Temyizen incelenen karar usul ve hukuka uygun olup, dilekçede ileri sürülen temyiz nedenleri kararın bozulmasını gerektirecek nitelikte görülmemiştir.
KARAR SONUCU:
Açıklanan nedenlerle;
Temyiz isteminin reddine,
Temyize konu Vergi Dava Dairesi kararının ONANMASINA,
2577 sayılı İdari Yargılama Usulü Kanunu'nun 50. maddesi uyarınca, kararın taraflara tebliğini ve bir örneğinin de ilgili Vergi Dava Dairesine gönderilmesini teminen dosyanın kararı veren ilk derece mahkemesine gönderilmesine, 04/04/2024 tarihinde oyçokluğuyla kesin olarak karar verildi.
KARŞI OY :
Şehirlerarası yolcu taşımacılığı faaliyeti nedeniyle basit usulde vergi mükellefi olan davacı adına, basit usul şartlarını taşımadığından gerçek usulde mükellefiyet kaydı tesis edilmesine yönelik işlemin iptali ile hasılatını kayıt ve beyan dışında bıraktığından bahisle 2016 ve 2017 yılı çin re'sen salınan bir kat vergi ziyaı cezalı gelir vergisi ile 2016 ve 2017 yılının tüm dönemleri, 2018 yılının Ocak-Mart ve Nisan-Haziran dönemleri için re’sen salınan bir kat vergi ziyaı cezalı geçici vergi, 2016 yılının Ocak ilâ Mart, Mayıs, Temmuz ilâ Aralık, 2017 yılının Ocak ilâ Mayıs, Temmuz ilâ Aralık, 2018 yılının Ocak ilâ Temmuz dönemleri için re’sen salınan bir kat vergi ziyaı cezalı katma değer vergisinin kaldırılması istemiyle bakılan davanın açıldığı anlaşılmaktadır.
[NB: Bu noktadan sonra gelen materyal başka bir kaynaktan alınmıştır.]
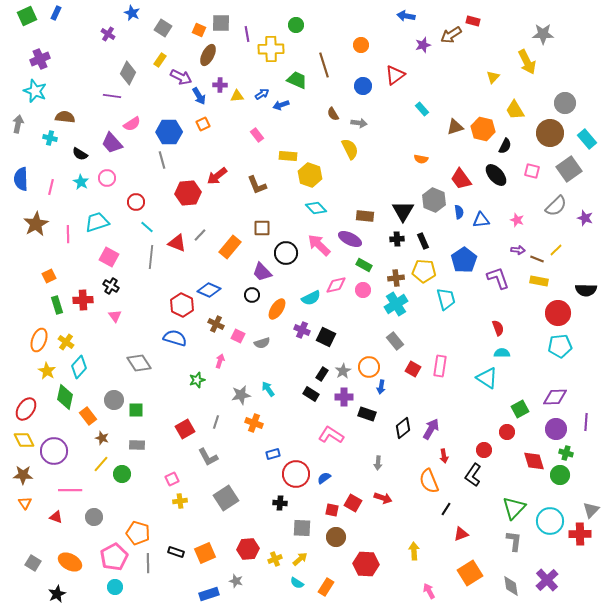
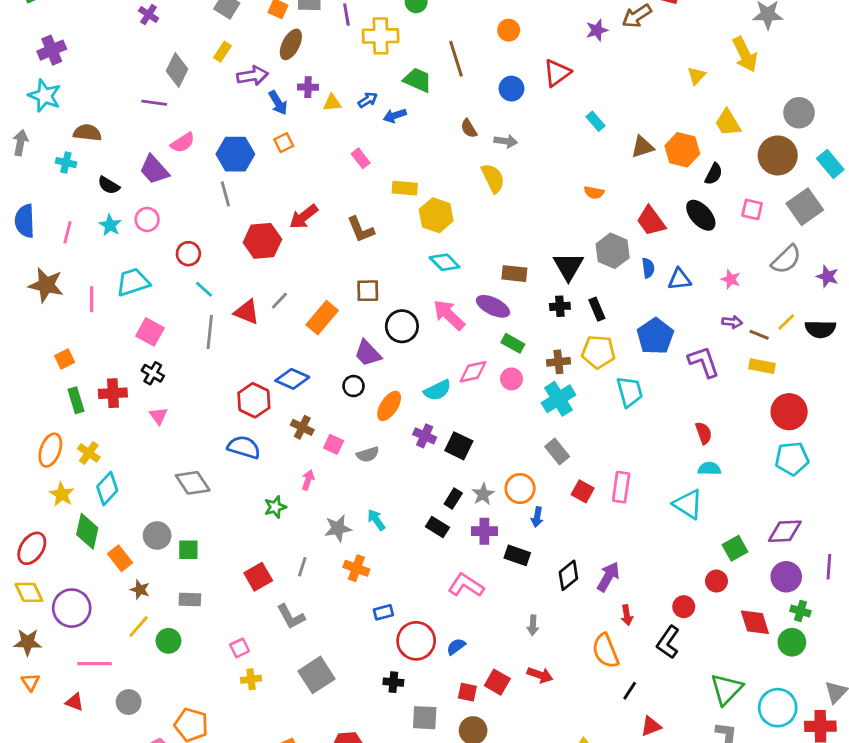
purple arrow: (181, 77) -> (252, 76), turned -35
brown star: (36, 224) -> (46, 285), turned -30
black semicircle: (586, 290) -> (820, 329), moved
213 sayılı Vergi Usul Kanunu'nun 3. maddesinin (B) işaretli bendi ile vergilendirmede vergiyi doğuran olayın ve bu olaya ilişkin muamelelerin gerçek mahiyetinin esas olacağı ve bu durumun yemin hariç her türlü delille ispatlanabileceği, iktisadi, ticari ve teknik icaplara uymayan veya olayın özelliğine göre olağan olmayan bir durumu iddia edenin bu iddiasını ispatlamakla yükümlü olacağı hüküm altına alınmıştır.
Takdir komisyonunca; Vergi Dairesi Müdürlüğü tarafından yapılan araştırma üzerine, 11/09/2017 tarihli e-yoklamada ... Minibüsçüler Esnaf Odası'nın, günde en az iki tur en fazla üç tur yapılabildiği, tur başına ortalama hasılatın ne kadar olduğu belirtilen hususlar dikkate alınarak fark matrahın tespit edildiği dolayısıyla, söz konusu matrah farkı üzerinden yapılan dava konusu tarhiyatta hukuka aykırılık bulunmadığı sonucuna ulaşıldığından, temyiz isteminin kabulüyle Vergi Dava Dairesi kararının bozulması gerektiği oyuyla Daire kararına katılmıyoruz.